LONG POST- NOT URGENT. Information sharing!
Since January 3, 2016 I’ve had a few procedures and many tests (scans, MRIs mostly). I thought it might be helpful to describe these from the perspective of a person who doesn’t really get too worked up about things like this. Me.
You can read the description of any procedure and test online, and I think that’s a pretty good idea. I mean, how is one to know if you have any questions if you really can’t picture what’s planned? I imagine we’ve all had the experience when the technician or doctor asks if you have any questions, and you’re still stuck on the first thing they said about what was about to happen. But, if you prefer just going with it, no need to check it out first online. And, when you’re desperate for the information the procedure or test might provide, you may truly want to just go with it. In either case, if you do go online to check out how the procedure is done, don’t get stuck on the risks. You’re going to have this done, the doctors (and you by consent) have determined that the benefits way outweigh the risks. And seriously, in my case, it’s been a “no brainer”. I know some of what I’ve had done can cause cancer, but I’ll take living long enough to participate in a study on that when it does catch up with me.
So I’ll try to do this chronologically, beginning with the lifesaving x-ray. The one that showed my tumor was done at a walk-in clinic on a winter Sunday afternoon. It’s an “electromagnetic wave of high energy and very short wavelength, which is able to pass through many materials opaque to light” that’s used to take photos of what you can’t see. You lie on the table, the tech leaves the room (to protect themselves) and click, click – that’s it! Quick, easy, painless, and oh so informative. Why, it can find broken bones and lung tumors!
Got a “cough, cough” for months? Ask for an x-ray just to be sure it’s not a tumor. Low dose CT scans are available too, especially if you are “at risk” for lung cancer.

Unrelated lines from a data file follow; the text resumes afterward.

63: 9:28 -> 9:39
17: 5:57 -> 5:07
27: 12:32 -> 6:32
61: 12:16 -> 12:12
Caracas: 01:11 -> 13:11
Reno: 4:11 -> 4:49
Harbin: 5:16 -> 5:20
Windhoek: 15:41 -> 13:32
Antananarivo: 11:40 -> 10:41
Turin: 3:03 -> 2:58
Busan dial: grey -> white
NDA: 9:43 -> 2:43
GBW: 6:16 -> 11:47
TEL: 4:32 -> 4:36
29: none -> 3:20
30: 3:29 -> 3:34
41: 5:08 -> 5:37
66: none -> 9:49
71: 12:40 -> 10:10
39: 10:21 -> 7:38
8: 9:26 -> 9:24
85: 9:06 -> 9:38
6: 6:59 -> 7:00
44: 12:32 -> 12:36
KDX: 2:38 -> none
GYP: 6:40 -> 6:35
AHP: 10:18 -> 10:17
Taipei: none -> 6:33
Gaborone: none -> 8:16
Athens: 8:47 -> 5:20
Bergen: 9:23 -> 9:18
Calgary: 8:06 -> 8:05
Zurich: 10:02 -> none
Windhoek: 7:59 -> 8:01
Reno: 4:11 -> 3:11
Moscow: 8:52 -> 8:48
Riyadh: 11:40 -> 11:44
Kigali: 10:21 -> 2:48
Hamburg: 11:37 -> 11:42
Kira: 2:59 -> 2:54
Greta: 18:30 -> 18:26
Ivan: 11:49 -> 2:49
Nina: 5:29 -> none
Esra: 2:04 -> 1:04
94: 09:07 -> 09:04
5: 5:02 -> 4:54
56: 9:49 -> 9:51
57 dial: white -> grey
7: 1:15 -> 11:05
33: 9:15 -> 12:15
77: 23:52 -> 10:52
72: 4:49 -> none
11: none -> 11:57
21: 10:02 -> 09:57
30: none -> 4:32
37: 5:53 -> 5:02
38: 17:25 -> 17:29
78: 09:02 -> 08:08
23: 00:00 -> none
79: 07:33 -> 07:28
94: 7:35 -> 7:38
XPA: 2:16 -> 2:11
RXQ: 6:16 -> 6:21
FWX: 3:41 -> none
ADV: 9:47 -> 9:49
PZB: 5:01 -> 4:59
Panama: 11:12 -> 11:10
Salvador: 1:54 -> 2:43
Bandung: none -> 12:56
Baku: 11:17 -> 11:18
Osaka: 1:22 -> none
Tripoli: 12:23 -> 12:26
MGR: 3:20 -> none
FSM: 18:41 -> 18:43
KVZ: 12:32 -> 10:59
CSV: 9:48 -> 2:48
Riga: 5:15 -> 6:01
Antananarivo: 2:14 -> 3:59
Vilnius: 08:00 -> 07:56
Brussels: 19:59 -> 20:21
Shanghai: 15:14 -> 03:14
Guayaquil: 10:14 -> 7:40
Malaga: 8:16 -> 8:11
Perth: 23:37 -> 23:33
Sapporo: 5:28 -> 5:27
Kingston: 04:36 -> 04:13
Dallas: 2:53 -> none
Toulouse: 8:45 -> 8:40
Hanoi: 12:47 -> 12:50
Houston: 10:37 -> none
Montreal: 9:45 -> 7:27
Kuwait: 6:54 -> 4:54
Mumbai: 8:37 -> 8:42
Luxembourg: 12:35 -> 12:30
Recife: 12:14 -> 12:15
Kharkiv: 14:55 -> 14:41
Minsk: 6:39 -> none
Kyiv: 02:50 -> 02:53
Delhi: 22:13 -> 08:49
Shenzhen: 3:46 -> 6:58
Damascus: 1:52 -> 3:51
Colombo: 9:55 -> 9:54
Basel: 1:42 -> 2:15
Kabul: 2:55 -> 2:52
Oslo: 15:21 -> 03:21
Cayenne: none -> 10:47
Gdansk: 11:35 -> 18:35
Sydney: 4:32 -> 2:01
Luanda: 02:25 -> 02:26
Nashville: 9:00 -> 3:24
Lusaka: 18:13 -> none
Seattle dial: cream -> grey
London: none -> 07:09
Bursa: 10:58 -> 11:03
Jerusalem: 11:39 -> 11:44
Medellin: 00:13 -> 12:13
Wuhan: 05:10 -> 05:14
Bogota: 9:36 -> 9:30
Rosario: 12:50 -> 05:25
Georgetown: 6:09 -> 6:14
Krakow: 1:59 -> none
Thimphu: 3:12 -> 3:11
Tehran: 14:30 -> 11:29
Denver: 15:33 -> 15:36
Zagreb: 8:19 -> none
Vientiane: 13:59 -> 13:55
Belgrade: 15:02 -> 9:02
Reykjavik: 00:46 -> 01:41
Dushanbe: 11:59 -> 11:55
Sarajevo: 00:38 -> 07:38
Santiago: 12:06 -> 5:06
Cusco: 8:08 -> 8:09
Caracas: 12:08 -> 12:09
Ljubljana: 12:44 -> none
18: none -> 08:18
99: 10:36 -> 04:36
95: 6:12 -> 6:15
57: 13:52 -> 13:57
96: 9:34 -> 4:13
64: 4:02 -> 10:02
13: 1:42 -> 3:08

CT scan (sometimes called CAT scan) “A computerized tomography (CT) scan combines a series of X-ray images taken from different angles and uses computer processing to create cross-sectional images, or slices, of the bones, blood vessels and soft tissues inside your body. CT scan images provide more detailed information than plain X-rays do.” (Mayo Clinic) Well, I guess it’s just a fancy x-ray that gives more detailed information. Mine are all “with contrast” – an intravenous and/or an oral “dye” is used to enhance the scan/x-ray. My first one in this journey was at my local hospital.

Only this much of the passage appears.